Prompt Pre-Training with Twenty-Thousand Classes for Open-Vocabulary Visual Recognition

Shuhuai Ren; Aston Zhang; Yi Zhu; SHUAI ZHANG; Shuai Zheng; Mu Li; Alexander J Smola; Xu Sun

2023 NIPS NeurIPS 2023

Prompt Pre-Training with Twenty-Thousand Classes for Open-Vocabulary Visual Recognition

Abstract

This work proposes POMP, a prompt pre-training method for vision-language models. Being memory and computation efficient, POMP enables the learned prompt to condense semantic information for a rich set of visual concepts with over twenty-thousand classes.

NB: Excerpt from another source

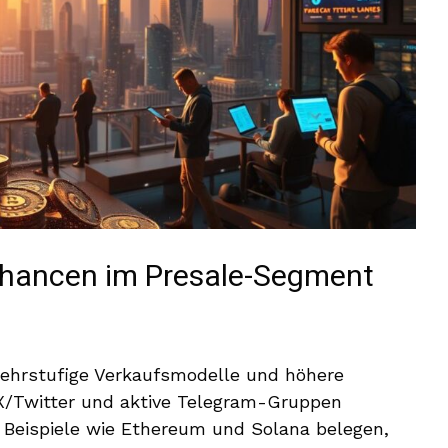
Chancen im Presale-Segment
mehrstufige Verkaufsmodelle und höhere
 X/Twitter und aktive Telegram-Gruppen
 Beispiele wie Ethereum und Solana belegen,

Once pre-trained, the prompt with a strong transferable ability can be directly plugged into a variety of visual recognition tasks including image classification, semantic segmentation, and object detection, to boost recognition performances in a zero-shot manner. Empirical evaluation shows that POMP achieves state-of-the-art performances on 21 datasets, e.g., 67.0% average accuracy on 10 classification datasets (+3.1% compared to CoOp) and 84.4 hIoU on open-vocabulary Pascal VOC segmentation (+6.9 compared to ZSSeg).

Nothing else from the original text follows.